▸ EXERCISE DATA
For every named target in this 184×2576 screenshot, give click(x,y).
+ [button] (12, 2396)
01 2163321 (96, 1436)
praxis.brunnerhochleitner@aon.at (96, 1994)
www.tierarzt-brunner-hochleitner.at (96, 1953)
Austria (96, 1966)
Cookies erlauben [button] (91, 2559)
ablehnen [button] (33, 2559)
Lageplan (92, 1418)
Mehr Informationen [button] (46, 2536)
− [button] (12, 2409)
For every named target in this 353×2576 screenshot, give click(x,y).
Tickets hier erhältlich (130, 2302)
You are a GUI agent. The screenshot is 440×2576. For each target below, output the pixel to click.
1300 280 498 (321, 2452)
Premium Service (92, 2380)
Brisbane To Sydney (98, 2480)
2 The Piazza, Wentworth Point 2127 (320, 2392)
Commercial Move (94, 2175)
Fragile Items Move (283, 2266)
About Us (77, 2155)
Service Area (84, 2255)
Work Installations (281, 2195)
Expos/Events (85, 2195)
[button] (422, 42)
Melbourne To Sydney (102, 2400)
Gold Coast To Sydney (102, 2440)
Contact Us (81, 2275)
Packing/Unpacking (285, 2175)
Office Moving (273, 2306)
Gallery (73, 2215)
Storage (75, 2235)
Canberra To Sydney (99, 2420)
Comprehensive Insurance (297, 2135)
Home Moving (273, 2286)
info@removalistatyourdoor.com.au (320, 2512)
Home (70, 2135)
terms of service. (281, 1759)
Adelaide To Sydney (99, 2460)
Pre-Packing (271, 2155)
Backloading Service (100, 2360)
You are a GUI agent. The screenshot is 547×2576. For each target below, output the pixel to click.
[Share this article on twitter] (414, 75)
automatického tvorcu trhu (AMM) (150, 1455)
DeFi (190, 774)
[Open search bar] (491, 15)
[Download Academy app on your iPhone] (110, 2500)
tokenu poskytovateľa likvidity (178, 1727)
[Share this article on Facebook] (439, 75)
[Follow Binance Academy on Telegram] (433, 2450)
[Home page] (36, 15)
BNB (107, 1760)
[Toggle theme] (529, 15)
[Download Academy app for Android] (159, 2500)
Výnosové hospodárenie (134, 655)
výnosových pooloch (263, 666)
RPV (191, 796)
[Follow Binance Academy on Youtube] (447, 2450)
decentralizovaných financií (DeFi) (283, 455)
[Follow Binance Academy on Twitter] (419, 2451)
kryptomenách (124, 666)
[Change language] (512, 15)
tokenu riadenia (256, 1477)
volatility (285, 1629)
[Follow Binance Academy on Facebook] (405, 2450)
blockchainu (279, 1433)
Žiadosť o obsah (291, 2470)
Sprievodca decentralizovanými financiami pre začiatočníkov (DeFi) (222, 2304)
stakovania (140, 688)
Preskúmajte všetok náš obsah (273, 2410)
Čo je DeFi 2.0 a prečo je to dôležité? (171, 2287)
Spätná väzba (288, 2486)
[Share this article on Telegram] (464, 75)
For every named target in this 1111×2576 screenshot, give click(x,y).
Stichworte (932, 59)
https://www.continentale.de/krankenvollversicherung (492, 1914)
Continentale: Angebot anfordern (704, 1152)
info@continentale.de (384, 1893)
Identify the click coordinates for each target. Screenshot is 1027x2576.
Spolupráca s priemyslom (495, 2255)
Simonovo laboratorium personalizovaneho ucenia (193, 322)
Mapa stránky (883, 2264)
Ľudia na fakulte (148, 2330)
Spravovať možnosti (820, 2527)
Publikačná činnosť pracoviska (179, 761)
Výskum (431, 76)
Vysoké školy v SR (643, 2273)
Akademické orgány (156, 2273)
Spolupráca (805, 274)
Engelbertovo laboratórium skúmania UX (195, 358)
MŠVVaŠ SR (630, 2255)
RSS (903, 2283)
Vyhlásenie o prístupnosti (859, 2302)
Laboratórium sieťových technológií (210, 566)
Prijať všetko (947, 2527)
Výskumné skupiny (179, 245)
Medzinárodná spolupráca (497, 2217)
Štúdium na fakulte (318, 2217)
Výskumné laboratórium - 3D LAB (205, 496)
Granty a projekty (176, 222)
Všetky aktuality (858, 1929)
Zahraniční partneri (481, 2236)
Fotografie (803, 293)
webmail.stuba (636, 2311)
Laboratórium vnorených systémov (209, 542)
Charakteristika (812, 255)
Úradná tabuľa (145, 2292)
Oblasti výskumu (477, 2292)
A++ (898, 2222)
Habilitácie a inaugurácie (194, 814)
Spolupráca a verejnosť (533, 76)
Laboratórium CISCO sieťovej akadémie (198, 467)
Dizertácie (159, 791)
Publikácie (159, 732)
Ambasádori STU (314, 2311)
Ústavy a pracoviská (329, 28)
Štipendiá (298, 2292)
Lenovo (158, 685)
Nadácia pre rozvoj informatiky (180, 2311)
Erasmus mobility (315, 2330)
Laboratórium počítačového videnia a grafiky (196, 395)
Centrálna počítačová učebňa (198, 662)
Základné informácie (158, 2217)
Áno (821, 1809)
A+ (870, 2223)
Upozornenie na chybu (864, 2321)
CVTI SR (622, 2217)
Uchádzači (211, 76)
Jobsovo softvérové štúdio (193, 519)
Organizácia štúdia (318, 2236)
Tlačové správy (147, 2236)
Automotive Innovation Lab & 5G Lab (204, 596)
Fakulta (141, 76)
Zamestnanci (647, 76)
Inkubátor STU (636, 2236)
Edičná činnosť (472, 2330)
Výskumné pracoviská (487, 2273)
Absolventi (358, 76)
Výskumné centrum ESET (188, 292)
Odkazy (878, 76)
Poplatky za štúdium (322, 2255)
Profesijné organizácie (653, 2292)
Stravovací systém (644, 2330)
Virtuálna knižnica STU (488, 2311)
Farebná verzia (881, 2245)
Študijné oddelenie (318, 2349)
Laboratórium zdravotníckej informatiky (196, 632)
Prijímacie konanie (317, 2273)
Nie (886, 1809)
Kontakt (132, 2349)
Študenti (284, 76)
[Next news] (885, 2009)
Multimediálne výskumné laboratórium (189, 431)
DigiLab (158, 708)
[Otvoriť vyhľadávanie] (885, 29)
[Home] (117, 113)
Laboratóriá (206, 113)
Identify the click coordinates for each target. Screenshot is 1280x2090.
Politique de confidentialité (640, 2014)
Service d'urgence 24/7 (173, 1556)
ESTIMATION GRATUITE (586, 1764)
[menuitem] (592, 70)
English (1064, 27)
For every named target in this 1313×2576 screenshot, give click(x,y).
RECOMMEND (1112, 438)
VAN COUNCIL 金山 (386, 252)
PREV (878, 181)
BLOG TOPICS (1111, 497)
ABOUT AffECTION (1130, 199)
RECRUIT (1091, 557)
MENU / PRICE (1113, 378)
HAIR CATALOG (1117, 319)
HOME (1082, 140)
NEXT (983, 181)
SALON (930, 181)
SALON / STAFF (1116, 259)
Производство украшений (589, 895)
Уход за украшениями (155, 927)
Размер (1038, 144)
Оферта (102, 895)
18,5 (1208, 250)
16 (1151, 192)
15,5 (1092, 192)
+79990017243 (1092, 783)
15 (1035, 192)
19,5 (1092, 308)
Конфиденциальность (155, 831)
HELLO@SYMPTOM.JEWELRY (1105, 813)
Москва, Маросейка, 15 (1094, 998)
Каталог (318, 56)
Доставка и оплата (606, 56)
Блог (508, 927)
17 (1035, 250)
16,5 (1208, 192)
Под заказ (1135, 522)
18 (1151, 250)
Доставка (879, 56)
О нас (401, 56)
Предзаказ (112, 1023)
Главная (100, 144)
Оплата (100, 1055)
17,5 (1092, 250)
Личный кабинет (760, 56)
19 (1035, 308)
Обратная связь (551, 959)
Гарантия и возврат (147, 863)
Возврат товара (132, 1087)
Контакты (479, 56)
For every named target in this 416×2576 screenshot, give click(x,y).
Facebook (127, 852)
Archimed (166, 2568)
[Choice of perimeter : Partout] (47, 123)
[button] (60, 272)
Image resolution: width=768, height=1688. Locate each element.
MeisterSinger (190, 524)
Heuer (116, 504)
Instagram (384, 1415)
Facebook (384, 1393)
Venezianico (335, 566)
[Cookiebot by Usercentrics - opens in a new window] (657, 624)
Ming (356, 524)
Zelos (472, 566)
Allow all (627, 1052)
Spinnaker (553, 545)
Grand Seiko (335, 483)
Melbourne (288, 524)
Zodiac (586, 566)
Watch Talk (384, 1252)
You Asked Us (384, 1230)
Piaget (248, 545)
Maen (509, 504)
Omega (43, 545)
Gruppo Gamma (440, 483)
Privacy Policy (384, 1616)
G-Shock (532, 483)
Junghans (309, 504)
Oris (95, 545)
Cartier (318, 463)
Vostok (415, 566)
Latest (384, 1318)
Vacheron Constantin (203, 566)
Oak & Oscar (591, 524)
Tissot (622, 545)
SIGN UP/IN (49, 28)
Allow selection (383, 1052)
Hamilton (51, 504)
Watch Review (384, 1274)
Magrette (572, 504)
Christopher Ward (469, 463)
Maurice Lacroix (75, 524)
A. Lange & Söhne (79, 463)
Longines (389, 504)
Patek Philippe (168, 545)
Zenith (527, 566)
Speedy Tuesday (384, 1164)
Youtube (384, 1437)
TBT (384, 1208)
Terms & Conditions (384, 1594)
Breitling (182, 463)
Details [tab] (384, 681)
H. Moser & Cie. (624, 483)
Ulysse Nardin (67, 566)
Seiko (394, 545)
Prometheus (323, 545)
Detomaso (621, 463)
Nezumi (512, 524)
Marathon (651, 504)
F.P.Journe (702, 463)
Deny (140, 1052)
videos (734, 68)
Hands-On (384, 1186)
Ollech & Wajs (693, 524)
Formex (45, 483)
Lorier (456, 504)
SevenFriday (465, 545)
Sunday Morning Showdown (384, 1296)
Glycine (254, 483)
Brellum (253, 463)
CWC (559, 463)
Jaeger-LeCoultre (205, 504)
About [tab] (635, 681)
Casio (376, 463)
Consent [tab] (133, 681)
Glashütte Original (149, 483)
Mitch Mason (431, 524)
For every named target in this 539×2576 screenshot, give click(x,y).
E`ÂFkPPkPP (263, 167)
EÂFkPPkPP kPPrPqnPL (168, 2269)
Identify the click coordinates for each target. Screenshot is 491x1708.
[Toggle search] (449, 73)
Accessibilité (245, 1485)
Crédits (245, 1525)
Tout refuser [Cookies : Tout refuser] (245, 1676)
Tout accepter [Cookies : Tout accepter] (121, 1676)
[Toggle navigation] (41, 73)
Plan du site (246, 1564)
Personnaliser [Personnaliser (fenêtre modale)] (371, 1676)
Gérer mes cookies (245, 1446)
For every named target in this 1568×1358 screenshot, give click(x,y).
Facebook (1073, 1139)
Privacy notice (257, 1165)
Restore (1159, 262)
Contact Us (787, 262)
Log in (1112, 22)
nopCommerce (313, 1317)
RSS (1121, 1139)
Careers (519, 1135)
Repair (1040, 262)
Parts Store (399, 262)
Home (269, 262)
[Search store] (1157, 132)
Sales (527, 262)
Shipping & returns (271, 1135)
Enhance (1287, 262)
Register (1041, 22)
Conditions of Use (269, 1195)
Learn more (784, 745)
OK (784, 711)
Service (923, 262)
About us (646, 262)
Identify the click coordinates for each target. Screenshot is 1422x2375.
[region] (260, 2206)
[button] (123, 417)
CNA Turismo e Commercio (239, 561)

▸ EXERCISE DIRECTIONS
Return the lines of the listing above exactly as they appear, starting with the first and stopping after the line that holds "Tickets hier erhältlich (130, 2302)".

▸ RESPONSE TO THIS EXERCISE
For every named target in this 184×2576 screenshot, give click(x,y).
+ [button] (12, 2396)
01 2163321 (96, 1436)
praxis.brunnerhochleitner@aon.at (96, 1994)
www.tierarzt-brunner-hochleitner.at (96, 1953)
Austria (96, 1966)
Cookies erlauben [button] (91, 2559)
ablehnen [button] (33, 2559)
Lageplan (92, 1418)
Mehr Informationen [button] (46, 2536)
− [button] (12, 2409)
For every named target in this 353×2576 screenshot, give click(x,y).
Tickets hier erhältlich (130, 2302)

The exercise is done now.